Caso Dark Horse: PGR aponta André Mendonça como relator adequado e decisão final ficará com Fachin
Parecer da Procuradoria-Geral da República reacende disputa sobre relatoria de pedido de investigação envolvendo Flávio Bolsonaro.
- Foto: STF
Resumo
A Procuradoria-Geral da República (PGR) defendeu que o ministro André Mendonça, e não Alexandre de Moraes, seja o responsável por analisar um pedido de investigação relacionado ao financiamento do filme “Dark Horse”. O caso agora será decidido pelo presidente do Supremo Tribunal Federal (STF), Edson Fachin, que definirá qual ministro ficará responsável pelo processo.

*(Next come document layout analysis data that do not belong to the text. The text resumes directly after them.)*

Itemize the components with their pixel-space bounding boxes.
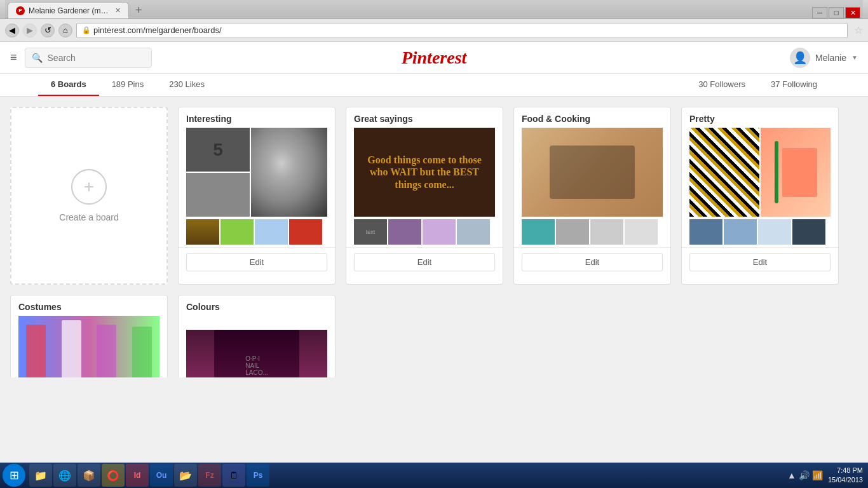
pinterest-nav: ≡ 🔍 Pinterest 👤 Melanie ▼ — [0, 42, 868, 74]
tab-favicon: P — [16, 6, 25, 15]
food-main-img — [522, 128, 663, 217]
likes-tab[interactable]: 230 Likes — [156, 74, 217, 96]
thumb-1 — [186, 219, 219, 245]
board-main-image-pretty — [689, 128, 831, 217]
thumb-p4 — [792, 219, 825, 245]
interesting-img-spiral — [251, 128, 327, 217]
board-title-interesting[interactable]: Interesting — [179, 107, 335, 128]
board-card-bottom-sayings: Edit — [346, 247, 503, 276]
thumb-f1 — [522, 219, 555, 245]
profile-stats-bar: 6 Boards 189 Pins 230 Likes 30 Followers… — [0, 74, 868, 97]
edit-sayings-button[interactable]: Edit — [354, 253, 495, 271]
create-board-card[interactable]: + Create a board — [10, 107, 168, 285]
taskbar-filezilla[interactable]: Fz — [198, 464, 221, 487]
edit-pretty-button[interactable]: Edit — [689, 253, 831, 271]
board-main-image-colours: O·P·INAILLACO... — [186, 330, 327, 377]
board-card-sayings: Great sayings Good things come to those … — [346, 107, 503, 285]
board-thumbnails-food — [522, 219, 663, 245]
minimize-button[interactable]: ─ — [812, 7, 827, 18]
taskbar-outlook[interactable]: Ou — [150, 464, 173, 487]
user-dropdown-arrow[interactable]: ▼ — [851, 54, 858, 61]
interesting-img-number: 5 — [186, 128, 250, 172]
interesting-img-dark — [186, 173, 250, 217]
board-main-image-costumes — [18, 316, 159, 377]
taskbar-clock[interactable]: 7:48 PM 15/04/2013 — [828, 466, 863, 485]
edit-food-button[interactable]: Edit — [522, 253, 663, 271]
menu-icon[interactable]: ≡ — [10, 51, 17, 64]
colours-main-img: O·P·INAILLACO... — [186, 330, 327, 377]
speaker-icon[interactable]: 🔊 — [799, 470, 810, 480]
thumb-s2 — [388, 219, 421, 245]
board-thumbnails-interesting — [186, 219, 327, 245]
thumb-4 — [289, 219, 322, 245]
taskbar-right: ▲ 🔊 📶 7:48 PM 15/04/2013 — [787, 466, 865, 485]
thumb-3 — [255, 219, 288, 245]
time-display: 7:48 PM — [828, 466, 863, 475]
thumb-s1: text — [354, 219, 387, 245]
board-title-costumes[interactable]: Costumes — [11, 295, 167, 316]
taskbar-browser[interactable]: 🌐 — [53, 464, 76, 487]
taskbar-calc[interactable]: 🗒 — [222, 464, 245, 487]
bookmark-icon[interactable]: ☆ — [854, 24, 863, 36]
start-button[interactable]: ⊞ — [3, 464, 25, 487]
board-title-sayings[interactable]: Great sayings — [346, 107, 503, 128]
board-card-bottom-food: Edit — [514, 247, 670, 276]
restore-button[interactable]: □ — [829, 7, 844, 18]
board-card-pretty: Pretty Edit — [681, 107, 839, 285]
board-thumbnails-sayings: text — [354, 219, 495, 245]
pretty-bag-img — [761, 128, 831, 217]
board-main-image-sayings: Good things come to those who WAIT but t… — [354, 128, 495, 217]
tab-title: Melanie Gardener (melgar... — [29, 6, 111, 15]
board-title-pretty[interactable]: Pretty — [682, 107, 838, 128]
board-card-bottom-pretty: Edit — [682, 247, 838, 276]
board-card-costumes: Costumes Edit — [10, 295, 168, 377]
network-icon[interactable]: 📶 — [812, 470, 823, 480]
board-card-food: Food & Cooking Edit — [513, 107, 671, 285]
boards-grid: + Create a board Interesting 5 Edit Grea… — [0, 97, 868, 377]
browser-titlebar: P Melanie Gardener (melgar... ✕ + ─ □ ✕ — [0, 0, 868, 19]
board-card-colours: Colours O·P·INAILLACO... Edit — [178, 295, 336, 377]
search-box[interactable]: 🔍 — [25, 48, 152, 68]
edit-interesting-button[interactable]: Edit — [186, 253, 327, 271]
followers-tab[interactable]: 30 Followers — [686, 74, 758, 96]
taskbar-folder2[interactable]: 📂 — [174, 464, 197, 487]
board-title-food[interactable]: Food & Cooking — [514, 107, 670, 128]
home-button[interactable]: ⌂ — [58, 24, 72, 37]
taskbar-file-explorer[interactable]: 📁 — [29, 464, 52, 487]
create-plus-icon: + — [71, 169, 107, 205]
taskbar-indesign[interactable]: Id — [126, 464, 149, 487]
thumb-2 — [220, 219, 254, 245]
thumb-p2 — [724, 219, 757, 245]
user-area: 👤 Melanie ▼ — [790, 48, 858, 68]
thumb-p3 — [758, 219, 791, 245]
reload-button[interactable]: ↺ — [41, 24, 55, 37]
board-card-interesting: Interesting 5 Edit — [178, 107, 336, 285]
forward-button[interactable]: ▶ — [23, 24, 37, 37]
taskbar-dropbox[interactable]: 📦 — [78, 464, 100, 487]
pins-tab[interactable]: 189 Pins — [99, 74, 157, 96]
close-button[interactable]: ✕ — [845, 7, 860, 18]
pinterest-logo: Pinterest — [402, 48, 467, 68]
date-display: 15/04/2013 — [828, 475, 863, 485]
taskbar-chrome[interactable]: ⭕ — [102, 464, 125, 487]
url-text: pinterest.com/melgardener/boards/ — [93, 25, 222, 35]
taskbar-photoshop[interactable]: Ps — [247, 464, 269, 487]
board-title-colours[interactable]: Colours — [179, 295, 335, 316]
new-tab-button[interactable]: + — [129, 3, 149, 18]
following-tab[interactable]: 37 Following — [758, 74, 830, 96]
browser-tab[interactable]: P Melanie Gardener (melgar... ✕ — [8, 2, 129, 18]
thumb-f4 — [625, 219, 658, 245]
username: Melanie — [815, 53, 846, 63]
address-bar[interactable]: 🔒 pinterest.com/melgardener/boards/ — [76, 23, 848, 38]
sayings-main-img: Good things come to those who WAIT but t… — [354, 128, 495, 217]
thumb-s4 — [457, 219, 490, 245]
board-main-images-interesting: 5 — [186, 128, 327, 217]
search-input[interactable] — [48, 53, 137, 63]
up-arrow-icon[interactable]: ▲ — [787, 470, 796, 480]
boards-tab[interactable]: 6 Boards — [38, 74, 99, 96]
interesting-left-col: 5 — [186, 128, 250, 217]
thumb-f2 — [556, 219, 589, 245]
tab-close-button[interactable]: ✕ — [115, 6, 121, 15]
back-button[interactable]: ◀ — [5, 24, 19, 37]
window-controls: ─ □ ✕ — [812, 7, 860, 18]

Notícias do Brasil – A definição sobre quem irá conduzir um pedido de investigação relacionado ao filme “Dark Horse”, cinebiografia inspirada na trajetória política do ex-presidente Jair Bolsonaro, passou a depender de uma decisão do presidente do Supremo Tribunal Federal (STF), ministro Edson Fachin. A controvérsia surgiu após a Procuradoria-Geral da República (PGR) defender que o caso seja analisado pelo ministro André Mendonça, e não por Alexandre de Moraes.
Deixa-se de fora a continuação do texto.